Guerino Neto

Personal information
- Full name: Guerino Minervino Neto
- Date of birth: 24 March 1950 (age 75)
- Place of birth: São Paulo, Brazil
- Height: 1.82 m (6 ft 0 in)
- Position: Striker

Senior career*
- Years: Team / Apps / (Gls)
- 1968–1972: Nacional de Uberaba / ? / (?)
- 1972–1973: Atlético Mineiro / 30 / (1)
- 1973–1974: Nacional / ? / (9)
- 1974–1983: PAOK / 233 / (66)
- 1983–1985: Apollon Kalamarias / 40 / (8)
- Total:  / 303 / (84)

Managerial career
- 1993: Veria

= Neto Guerino =

Brazilian footballer

Guerino Minervino Neto (born 24 March 1950), commonly known as Neto Guerino, is a Brazilian former footballer who played as a striker.

==Career==
In the early 1970s, Guerino played for Atlético Mineiro and Nacional in the Campeonato Brasileiro, before moving abroad to play in Greece.

In 1974, he joined PAOK, being a key member of the squad that won the 1976 league title, scoring 11 goals in 30 matches.
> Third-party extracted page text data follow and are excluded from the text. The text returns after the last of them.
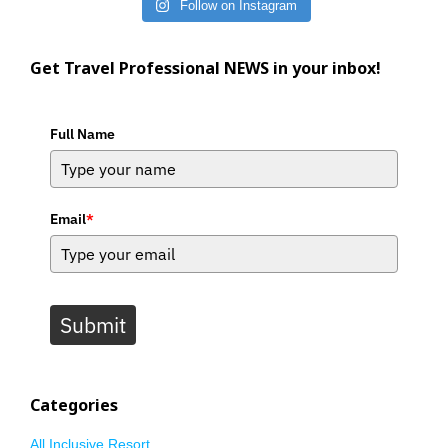
Follow on Instagram
Get Travel Professional NEWS in your inbox!
Full Name
Email
*
Submit
Categories
All Inclusive Resort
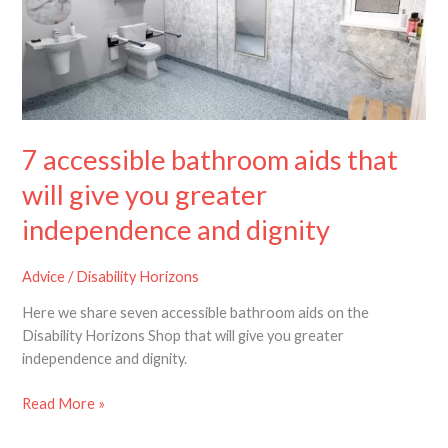
that
will
give
you
greater
independence
and
7 accessible bathroom aids that
dignity
will give you greater
independence and dignity
Advice
/
Disability Horizons
Here we share seven accessible bathroom aids on the
Disability Horizons Shop that will give you greater
independence and dignity.
Read More »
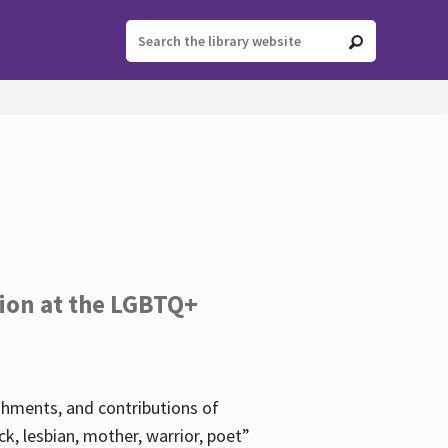
tion at the LGBTQ+
ishments, and contributions of
k, lesbian, mother, warrior, poet”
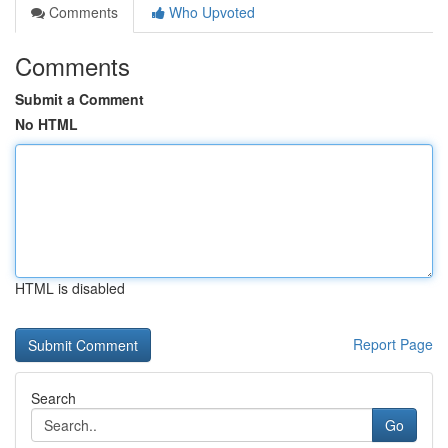
Comments
Who Upvoted
Comments
Submit a Comment
No HTML
HTML is disabled
Report Page
Search
Go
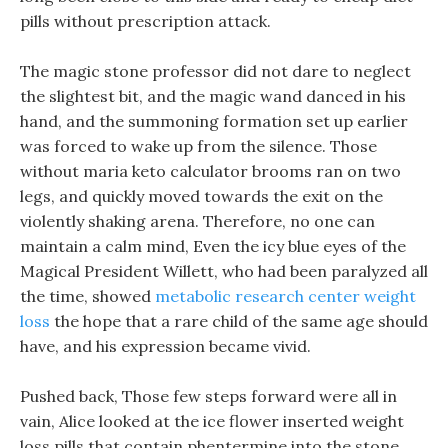
pills without prescription attack.
The magic stone professor did not dare to neglect
the slightest bit, and the magic wand danced in his
hand, and the summoning formation set up earlier
was forced to wake up from the silence. Those
without maria keto calculator brooms ran on two
legs, and quickly moved towards the exit on the
violently shaking arena. Therefore, no one can
maintain a calm mind, Even the icy blue eyes of the
Magical President Willett, who had been paralyzed all
the time, showed
metabolic research center weight
loss
the hope that a rare child of the same age should
have, and his expression became vivid.
Pushed back, Those few steps forward were all in
vain, Alice looked at the ice flower inserted weight
loss pills that contain phentermine into the stone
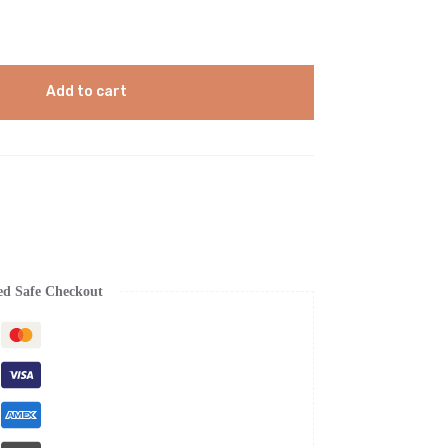
Add to cart
ed Safe Checkout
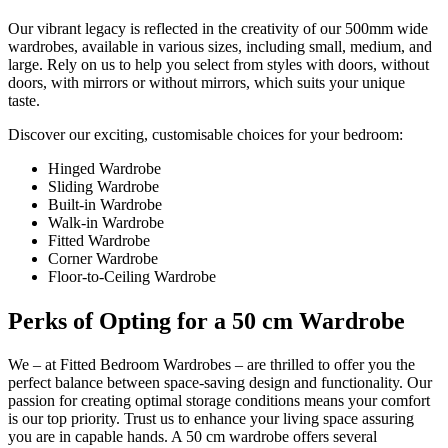
Our vibrant legacy is reflected in the creativity of our 500mm wide
wardrobes, available in various sizes, including small, medium, and
large. Rely on us to help you select from styles with doors, without
doors, with mirrors or without mirrors, which suits your unique
taste.
Discover our exciting, customisable choices for your bedroom:
Hinged Wardrobe
Sliding Wardrobe
Built-in Wardrobe
Walk-in Wardrobe
Fitted Wardrobe
Corner Wardrobe
Floor-to-Ceiling Wardrobe
Perks of Opting for a 50 cm Wardrobe
We – at Fitted Bedroom Wardrobes – are thrilled to offer you the
perfect balance between space-saving design and functionality. Our
passion for creating optimal storage conditions means your comfort
is our top priority. Trust us to enhance your living space assuring
you are in capable hands. A 50 cm wardrobe offers several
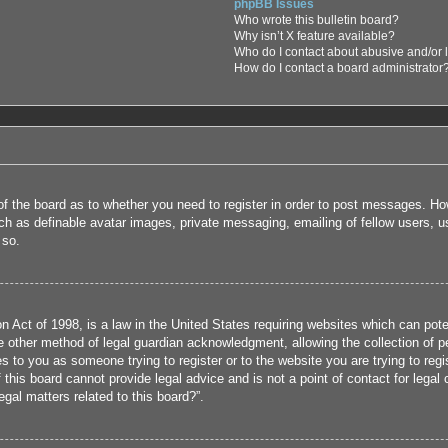
phpBB Issues
Who wrote this bulletin board?
Why isn’t X feature available?
Who do I contact about abusive and/or l
How do I contact a board administrator
 of the board as to whether you need to register in order to post messages. How
uch as definable avatar images, private messaging, emailing of fellow users, us
 so.
 Act of 1998, is a law in the United States requiring websites which can poten
 other method of legal guardian acknowledgment, allowing the collection of per
ies to you as someone trying to register or to the website you are trying to reg
his board cannot provide legal advice and is not a point of contact for legal 
gal matters related to this board?”.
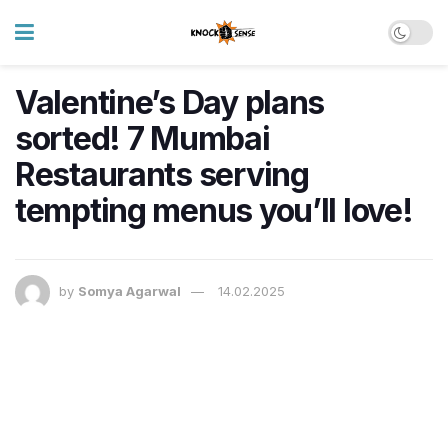
Valentine’s Day plans
sorted! 7 Mumbai
Restaurants serving
tempting menus you’ll love!
by
Somya Agarwal
14.02.2025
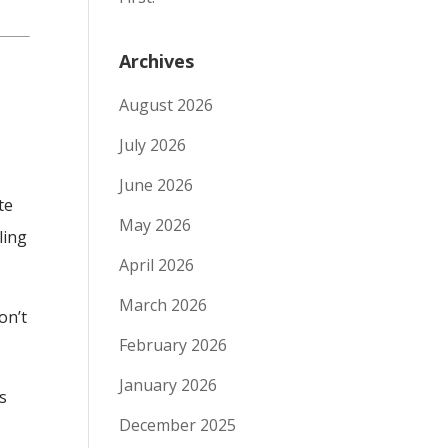
Archives
August 2026
July 2026
June 2026
te
May 2026
ling
April 2026
March 2026
on’t
February 2026
January 2026
s
December 2025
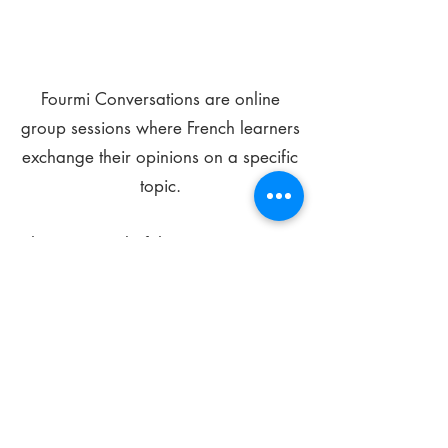
Fourmi Conversations are online
group sessions where French learners
exchange their opinions on a specific
topic.
The main goal of these meetings is to
improve your language skills and get
comfortable speaking in French.
*
Be FOURMIdable, speak French!
Sign Up Today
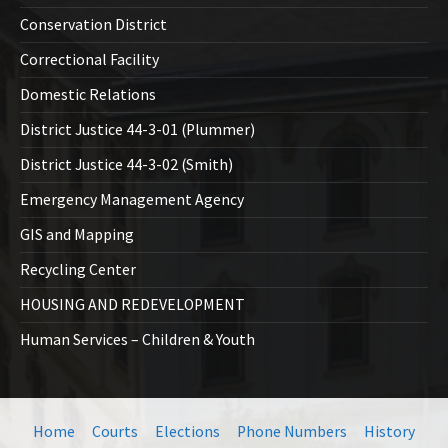
Conservation District
Correctional Facility
Domestic Relations
District Justice 44-3-01 (Plummer)
District Justice 44-3-02 (Smith)
Emergency Management Agency
GIS and Mapping
Recycling Center
HOUSING AND REDEVELOPMENT
Human Services – Children & Youth
Home
Courts
Elections
Phone Numbers
History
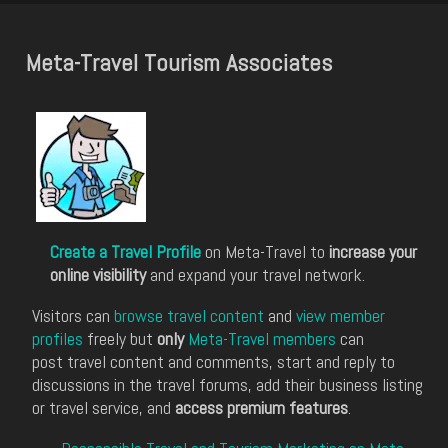
Meta-Travel Tourism Associates
Create a Travel Profile
on Meta-Travel to
increase your
online visibility
and expand your travel network.
Visitors can
browse travel content
and
view member
profiles
freely but
only
Meta-Travel members
can
post travel content and comments, start and reply to
discussions in the travel forums, add their business listing
or travel service, and
access premium features
.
On 2 May 1976, PAOK prevailed 1–0 over title contenders AEK Athens with Guerino scoring the winner at the 89th minute, giving the Double-Headed Eagle of the North a four-point lead (point system 2–1–0) that almost clinched the title. The photo of Guerino's celebration, hanging on the railings of Toumba Stadium's Gate 4, has become iconic, as it depicts the moment that the team sealed its first ever league title and the outburst of PAOK fans. Regarded as one of the best foreign players in club's history, Guerino wore the No 11 white-black jersey for over nine years, netting 66 goals in 233 league appearances.

In December 1983, he moved to Apollon Kalamarias and played for two years before retiring.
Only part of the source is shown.